Als we in Nederland aan Indonesië denken, heerst nog heel erg het ‘tempo doeloe’-gevoel: heimwee naar die goede oude tijd in het koloniale Indië. Daar probeer je als correspondent dan ook de focus te leggen. Vooral als correspondent voor De Telegraaf was ik daar veel mee bezig. Ik ging obsessief zoeken naar ouderwetse dingen en naar Nederlanders die iets interessants deden. Als je goed zoekt kun je het wel vinden, maar in het Indonesië van nu leeft het niet meer. Hetzelfde geldt voor bijvoorbeeld de excuses voor de moordpartij in Rawagede. Discussies daarover vinden vooral in Nederland plaats. In Indonesië spelen zo veel actuele kwesties! Het historisch bewustzijn is hier ook minder groot.
Hoe bevalt de combinatie van parttime correspondentschap en een fulltime baan buiten de journalistiek?
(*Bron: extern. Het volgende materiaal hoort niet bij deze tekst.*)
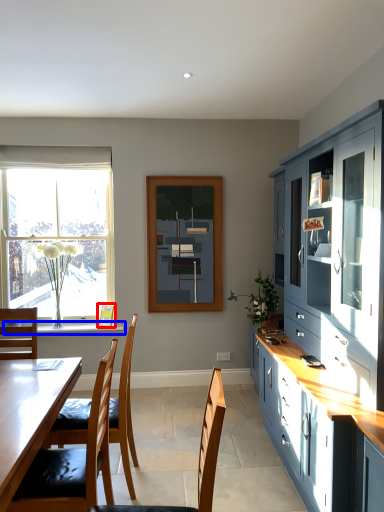 Question: Which of the following is the farthest to the observer, picture frame (highlighted by a red box) or window sill (highlighted by a blue box)?

Choices:
 (A) picture frame
 (B) window sill

Answer: (A) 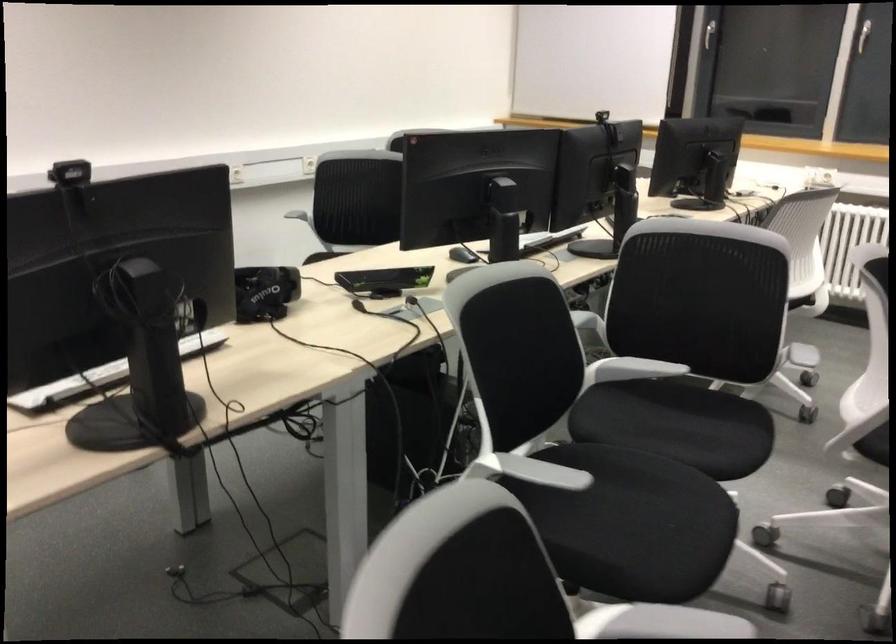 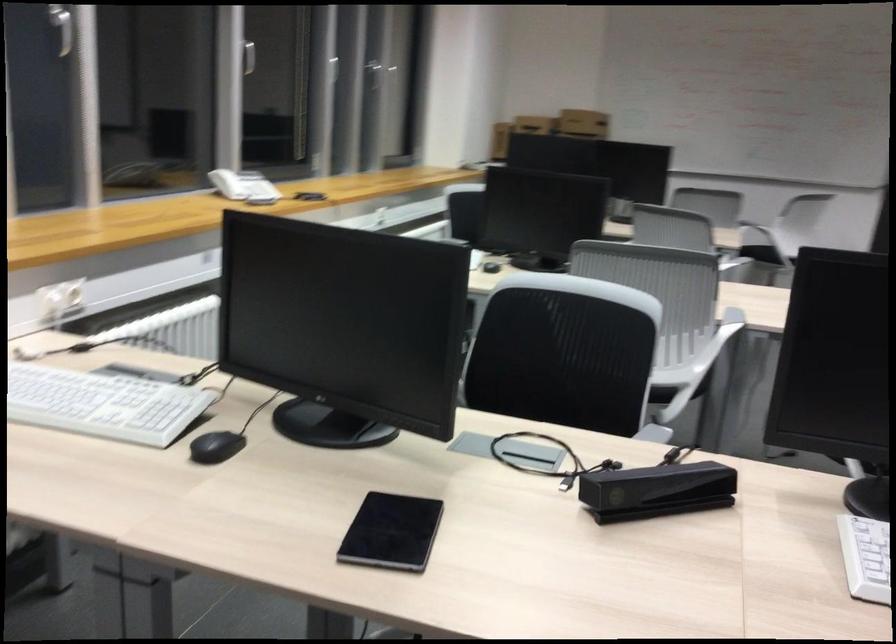 Where in the second image is the point corresponding to (789,216) from the first image?

(564, 353)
Goed. Ik vind het leuk om voor Nederlandse media te schrijven en wil niet alle banden met Nederland verbreken. Maar als correspondent voor Nederlandse media kun je alleen de grote lijnen volgen. Daarom ben ik blij met mijn andere baan, waarvoor ik de dagelijkse ontwikkelingen in Indonesië volg. Ik werk als analist voor Concord Consulting, een Indonesische website met nieuwsanalyses over allerlei kwesties: politiek, veiligheid, energie, terrorisme en economie. We schrijven vooral voor ambassades en internationale bedrijven.
Hoe is de afgelopen jaren het correspondentschap veranderd?
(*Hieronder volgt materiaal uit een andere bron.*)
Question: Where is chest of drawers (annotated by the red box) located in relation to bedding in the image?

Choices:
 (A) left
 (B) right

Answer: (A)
Het is niet gemakkelijker geworden. Voor De Telegraaf had ik de laatste post in Indonesië. Toen dat ophield, werd ik ineens noodgedwongen ondernemer.
En hoe ga je daar mee om?
We zitten nu in een fase waarin correspondenten creatief moeten zijn. Je moet je anders presenteren, verschillende soorten werk aannemen. Dat kan op verschillende manieren. Ik heb zelf een ander type baan erbij gezocht. Maar Michel Maas (NOS, de Volkskrant) is ook een voorbeeld van out of the box-denken: hij heeft naast het schrijven ook radio en televisie opgepakt.
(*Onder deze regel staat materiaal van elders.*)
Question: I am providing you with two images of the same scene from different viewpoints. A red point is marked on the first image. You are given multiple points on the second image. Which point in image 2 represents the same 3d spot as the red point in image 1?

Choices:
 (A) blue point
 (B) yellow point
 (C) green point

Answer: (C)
Wat is jouw tip voor aanstaande ‘ondernemers’ in het buitenland?
De correspondent moet zich opstellen als een eenmansbedrijfje, en zich steeds afvragen: hoe kan ik geld verdienen? Het ouderwetse correspondentschap – een mooi salaris en een mooie regeling met de krant – behoort grotendeels tot het verleden. Media ontwikkelen zich, de markt verandert. Daar moet je als correspondent in meegroeien.
Deze productie voor De Buitenlandredactie werd gemaakt in het kader van het journalistieke trainingsprogramma van Beyond Your World.